[Exercise description]
Below are the records. Retype exactly the lines between the lines holding "Cur in Campo" and "Calcio &amp; Tecnologia", inclusive.

[Page-level text extractions]
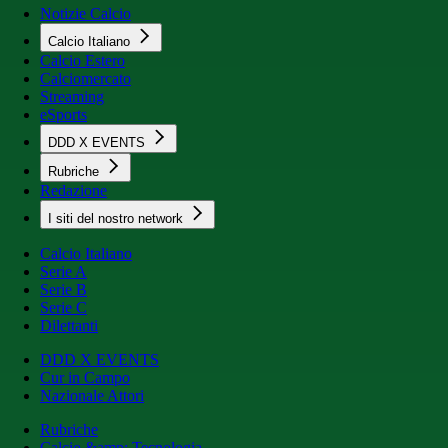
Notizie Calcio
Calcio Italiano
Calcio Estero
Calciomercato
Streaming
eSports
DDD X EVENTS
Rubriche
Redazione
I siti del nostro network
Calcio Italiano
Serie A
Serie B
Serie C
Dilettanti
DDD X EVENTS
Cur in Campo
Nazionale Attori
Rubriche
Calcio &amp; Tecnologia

* * *

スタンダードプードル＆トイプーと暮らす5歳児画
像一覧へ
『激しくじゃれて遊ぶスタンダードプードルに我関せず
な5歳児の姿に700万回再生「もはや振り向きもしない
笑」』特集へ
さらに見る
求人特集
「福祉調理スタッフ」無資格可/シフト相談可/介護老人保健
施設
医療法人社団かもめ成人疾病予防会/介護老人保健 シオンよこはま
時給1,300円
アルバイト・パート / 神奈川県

[Written answer]
Cur in Campo
Nazionale Attori
Rubriche
Calcio &amp; Tecnologia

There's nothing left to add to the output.